Vowing and Showing

Among the many friends I made in Kumbhakonam, one home in the agraharam of the area stood out. Devoted primarily to Vishnu and still active devotional singers in local temples, Mamma and Mammi, a seventy year old couple, eagerly invited me into their homes and lives. I had been referred to them by a distant cousin in Chennai, when I asked if I could meet older women who perform Bommai Golu. Kumbhakonam will be a hotspot for my research of Golu as everyone I spoke to knew of the ritual and even the local temple hosts a large festival during Navarathiri which houses several hundred year old dolls, collected by the temple and its preceding officers.

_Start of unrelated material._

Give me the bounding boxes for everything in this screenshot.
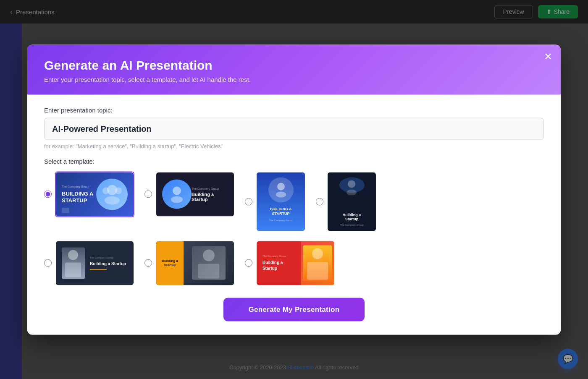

Mammi is a great cook, a ritual specialist, and in the few days I spent with her, I was able to witness her varalakshmi nonbu –  a vrattam or vow ritual performed by women in the home to the Goddess Lakshmi. A colleague of mine in Atlanta who studies vowing rituals of Muslim women will find my experience fodder for contrasting with her own work. Varalakshmi nonbu is not only about the puja(worship) and the accompanying shlokas (chanting of Sanskrit verses), but it is also about the community of women who gather and sing to the goddess during the evening of the celebration. Visiting each other’s homes, much like they do on the nine days of Golu, to see each other’s decorated goddess image, mothers and their daughters take great pains to ensure that everything is conducted appropriately. The night before the goddess’ image is placed in the rice sack of the home. The morning of the puja, the woman performing the vow wakes up to wear her madi saree (ritually pure saree only work on ritual days) and begins her decoration of the altar space with specially knotted leaves and finishes by adorning Lakshmi with a new paavadai (stitched saree) and jewels. Satisfied with her adornment the woman then proceeds to read the vow shlokas from a ritual manual. In earlier times Brahmin priests visited homes to perform this function but today each woman performs this in her domestic space, by herself, and for immediate family. In the evening the celebrations really begin. Women sing to Lakshmi, exchange gossip, and gape at one another’s adornment of Lakshmi. Each woman tells the other when the celebrations will be in her home so that their timings don’t overlap. The householder offers each guest betel leaves, turmeric and betel nuts along with sandal paste and vermillion, and a piece of blouse cloth or a comb with a mirror, and a small donation. Sundal/ sprouted dal tossed in shredded coconut will also be served in every home.

That evening after they sang their songs, the women’s conversation slowly drifted to Mammi’s adornment of Lakshmi.  One aunty praised her usage of tiny threads and a supporting stick to hold up the paavadai that made it look like Lakshmi’s skirt billowed out around her. Another commented on someone’s innovative use of placing the wick precisely into the puja lamp so that it stayed lit longer. Several young girls had also accompanied their mother for the celebrations that evening. They took in this information too, however unconsciously, adding to their understanding of an efficacious puja. Mammi had learned in the same way too, attending varalakshmi nonbu’s in neighboring homes as a young girl. Spending varalakshmi nonbu with Mammi and her friends I realized that these occasions of vowing were not solitary acts. Usually vowing rituals are understood as an individual act – where the petitioner makes a pledge or takes a vow on behalf of her children, husband or brother and then proceeds to perform worship, recite prayers, fast, etc. and usually completes the vow with a marker/ signifier of having accomplished the vow. While the solitary functions of the vowing ritual of varalakshmi nonbu still hold true, the congeniality shared among the group of women in the exchanges that occur after the puja say something more. Vowing also serves a social function wherein women discuss and display their performance of puja, sharing cultural information on the efficacy of the ritual.